GIVEN RECORDS:
■ ■ ■ ■ ■

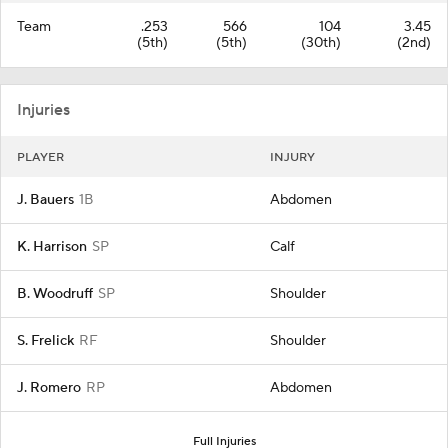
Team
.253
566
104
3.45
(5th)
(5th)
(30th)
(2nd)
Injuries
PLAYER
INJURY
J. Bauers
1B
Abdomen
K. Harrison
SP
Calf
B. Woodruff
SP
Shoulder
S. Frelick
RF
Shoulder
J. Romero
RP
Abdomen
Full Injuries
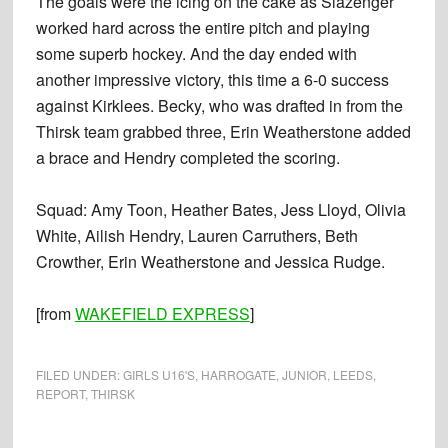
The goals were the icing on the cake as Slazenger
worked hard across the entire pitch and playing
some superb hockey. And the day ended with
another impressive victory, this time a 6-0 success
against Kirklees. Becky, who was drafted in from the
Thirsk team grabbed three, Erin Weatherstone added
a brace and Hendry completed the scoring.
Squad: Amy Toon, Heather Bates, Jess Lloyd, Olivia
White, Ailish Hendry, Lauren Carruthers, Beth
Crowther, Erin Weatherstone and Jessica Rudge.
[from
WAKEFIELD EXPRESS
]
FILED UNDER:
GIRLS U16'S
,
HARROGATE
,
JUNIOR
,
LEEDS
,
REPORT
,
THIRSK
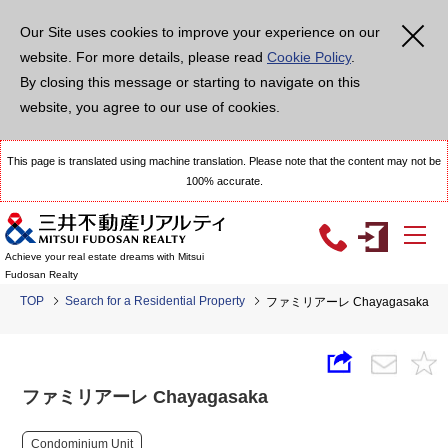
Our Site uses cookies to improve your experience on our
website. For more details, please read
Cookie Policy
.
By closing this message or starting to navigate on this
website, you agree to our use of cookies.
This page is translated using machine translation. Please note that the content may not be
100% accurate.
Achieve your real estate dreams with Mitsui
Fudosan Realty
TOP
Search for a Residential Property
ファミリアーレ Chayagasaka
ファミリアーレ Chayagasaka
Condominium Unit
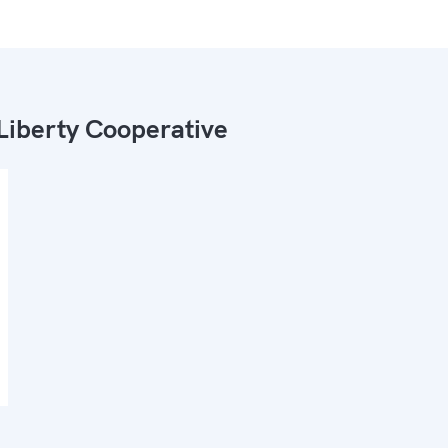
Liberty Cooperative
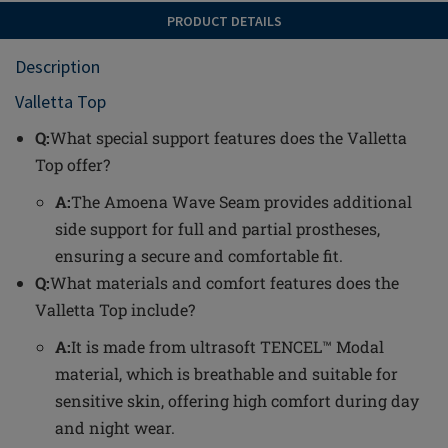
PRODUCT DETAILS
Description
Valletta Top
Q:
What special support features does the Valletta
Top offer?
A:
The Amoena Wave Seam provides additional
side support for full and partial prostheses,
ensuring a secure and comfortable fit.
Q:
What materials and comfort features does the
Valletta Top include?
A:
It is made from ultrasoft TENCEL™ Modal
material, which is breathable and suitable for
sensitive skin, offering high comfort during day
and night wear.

■ ■ ■ ■ ■

WHAT THE EXERCISE ASKS:
Give the entries above again word for word, without the pictures.

TASK OUTPUT:
Team
.253
566
104
3.45
(5th)
(5th)
(30th)
(2nd)
Injuries
PLAYER
INJURY
J. Bauers
1B
Abdomen
K. Harrison
SP
Calf
B. Woodruff
SP
Shoulder
S. Frelick
RF
Shoulder
J. Romero
RP
Abdomen
Full Injuries
The goals were the icing on the cake as Slazenger
worked hard across the entire pitch and playing
some superb hockey. And the day ended with
another impressive victory, this time a 6-0 success
against Kirklees. Becky, who was drafted in from the
Thirsk team grabbed three, Erin Weatherstone added
a brace and Hendry completed the scoring.
Squad: Amy Toon, Heather Bates, Jess Lloyd, Olivia
White, Ailish Hendry, Lauren Carruthers, Beth
Crowther, Erin Weatherstone and Jessica Rudge.
[from
WAKEFIELD EXPRESS
]
FILED UNDER:
GIRLS U16'S
,
HARROGATE
,
JUNIOR
,
LEEDS
,
REPORT
,
THIRSK
Our Site uses cookies to improve your experience on our
website. For more details, please read
Cookie Policy
.
By closing this message or starting to navigate on this
website, you agree to our use of cookies.
This page is translated using machine translation. Please note that the content may not be
100% accurate.
Achieve your real estate dreams with Mitsui
Fudosan Realty
TOP
Search for a Residential Property
ファミリアーレ Chayagasaka
ファミリアーレ Chayagasaka
Condominium Unit
Liberty Cooperative
PRODUCT DETAILS
Description
Valletta Top
Q:
What special support features does the Valletta
Top offer?
A:
The Amoena Wave Seam provides additional
side support for full and partial prostheses,
ensuring a secure and comfortable fit.
Q:
What materials and comfort features does the
Valletta Top include?
A:
It is made from ultrasoft TENCEL™ Modal
material, which is breathable and suitable for
sensitive skin, offering high comfort during day
and night wear.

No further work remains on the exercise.